The second group, perhaps 30 per cent of participants, is the one that talks about things, places and events. Even when a group is created for a good cause, this category of people interrupt to suggest some irrelevant things like “please try to eat at Omagina Restaurant. Their food is great!”
The third and largest of the group membership talks about people. “How much money did Ndemo contribute?” they ask. “Imagine, Bwana – only that!”
The latest trend about people is memes (a humorous image, video or piece of text that is copied and given certain attributes and slight variations and spread rapidly by internet users). A good example is the Githeri Man.
Often, there will be someone who tries to herd the group back to its objective, but the third type of membership will often fiercely defend its position. In so doing, they restate their right to express themselves. There are rejoinders like “let the people vent”, but what they forget is the fact that they completely shut out the first category, who often mean well in resolving the issue at hand.
This problem isn’t characteristic of any single class in society. While I was contemplating this piece, I had a chat with some of my close friends.
One of them narrated how a group they had created to discuss professional issues degenerated into a political duel between tribes.
These people were classmates and have grown as colleagues but somehow they fell into a pattern similar to that I have explained above. They allowed themselves to vent about personalities and issues outside of the objectives that led to the group formation.
Fortunately, they thought about their actions as senior members of society and wondered what example they were setting to those who hold them in high esteem. However, restoration will be long and difficult, especially when friends characterise you as a problem person.
In some cases, such people are isolated from the more progressive group members.
What most opinionated social media users don’t know is how much they infuriate their group members.
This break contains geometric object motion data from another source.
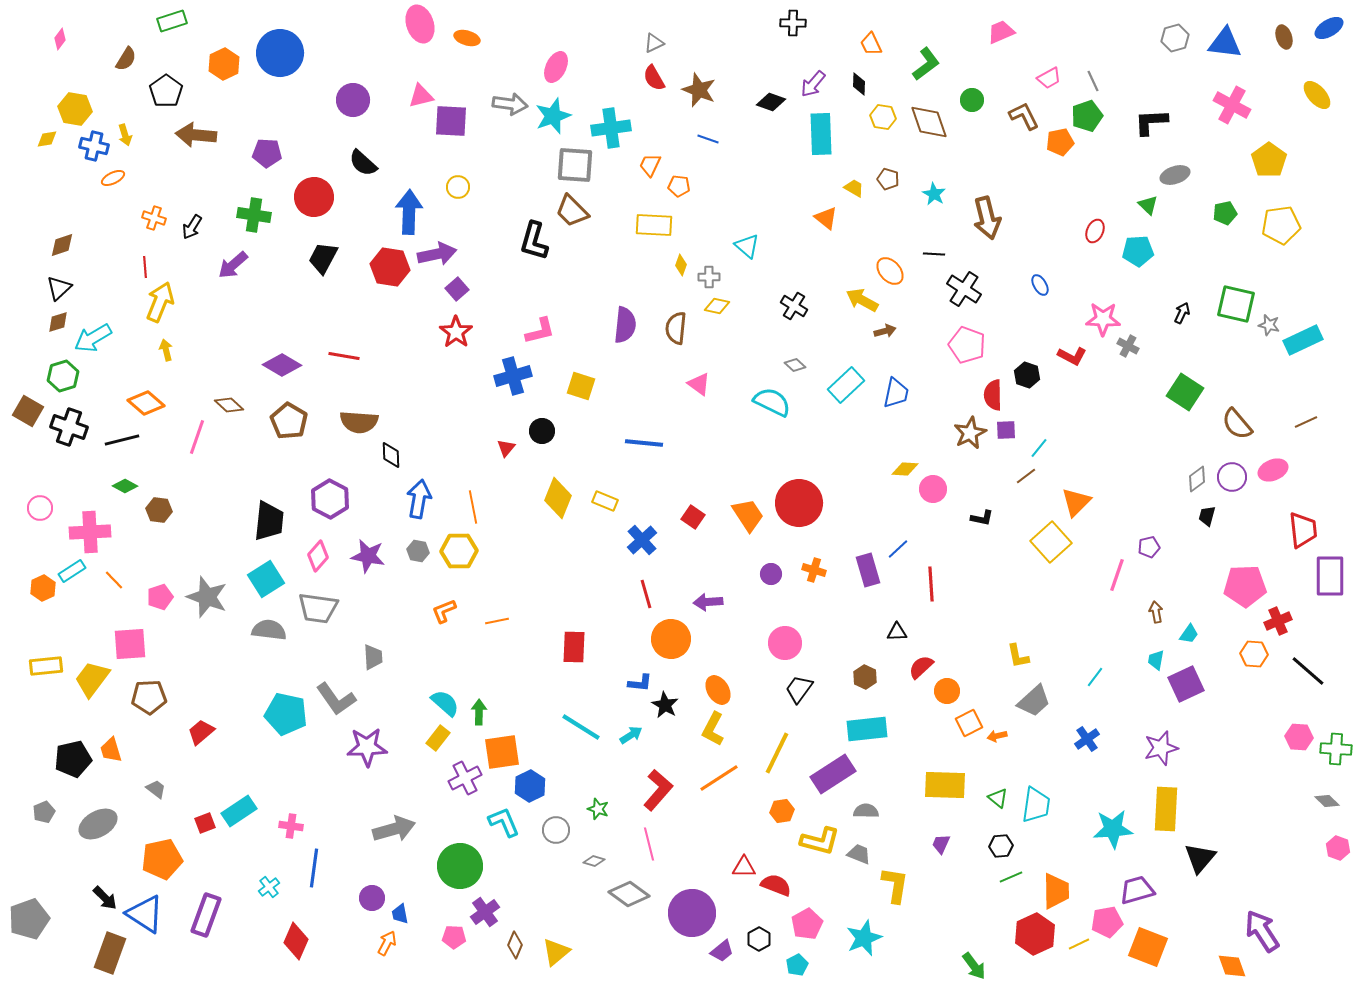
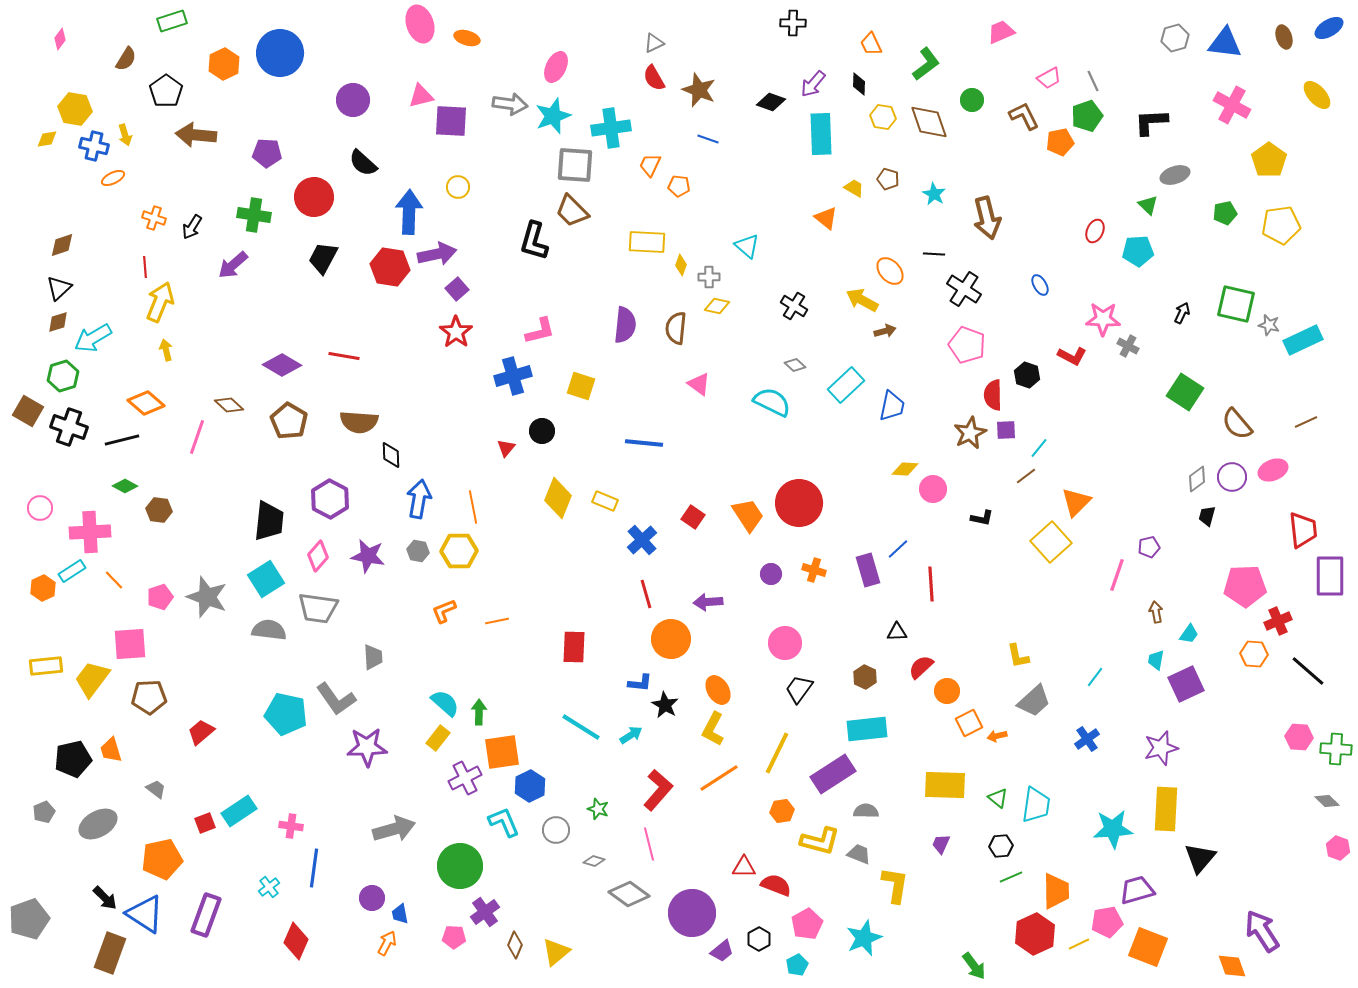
yellow rectangle at (654, 225): moved 7 px left, 17 px down
blue trapezoid at (896, 393): moved 4 px left, 13 px down
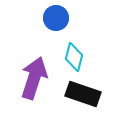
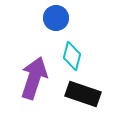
cyan diamond: moved 2 px left, 1 px up
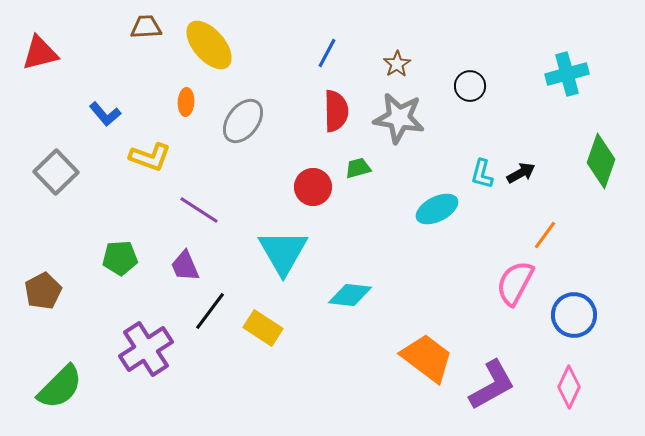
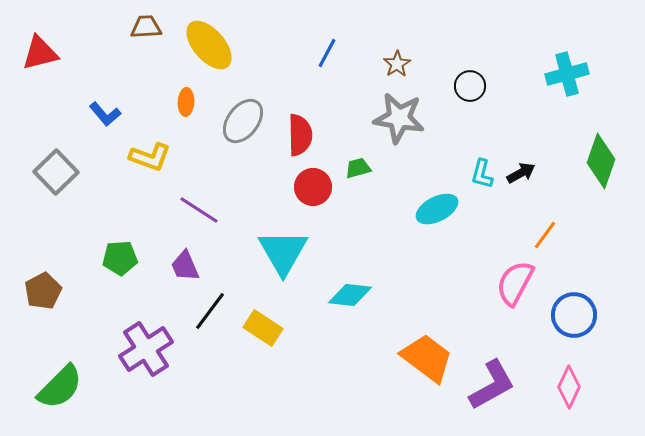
red semicircle: moved 36 px left, 24 px down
Many have annoying habits on social media especially when they bombard group members with videos, audio messages and jokes at odd times of the day or night.
Woe unto you if you belong to different groups of the same characters, because they will post the same thing on all of them, and to your individual account as well!
They do not consider that they are filling up your phone with useless content! Sometimes one wonders when they ever get to work – or sleep!
Unknown to those who misuse social media is the fact that they are creating a permanent record about their own behaviour and in the not-too-distant future, even in marriage, it may become necessary to check the behaviour pattern of your prospective spouse.
Parents too may check on their in-laws to be if they are the opinionated type and find cause to persuade their sibling from making a lifetime mistake. Some things you say early in your life may come to haunt you later in life.
Others think that by using anonymous accounts they are safe. They aren’t. Network security is a myth. It will take a good hacker a few minutes to reveal the identity of anonymous accounts.
While it was possible to hide your identity in the past during the era of a technology called Internet Protocol Version 4 (IPv4), when one address was used to serve multiple end user devices, the transition to IPv6 with a single identifier for each device means that anonymity is a figment of one’s imagination.
In other parts of the world, they are coming up with social media etiquette.
Forbesmagazine, for example has come up with a 12-step checklist before you send your message. My own policy is that anything in my social media site is something I can repeat anywhere in public, and if not, then it isn’t good to be associated with me.
Others have a single question and that is: will this content offend anyone? If yes, then it may not be a good idea to send it.
Sadly, some people write purposefully to offend and that is the kind of content that comes to haunt them later.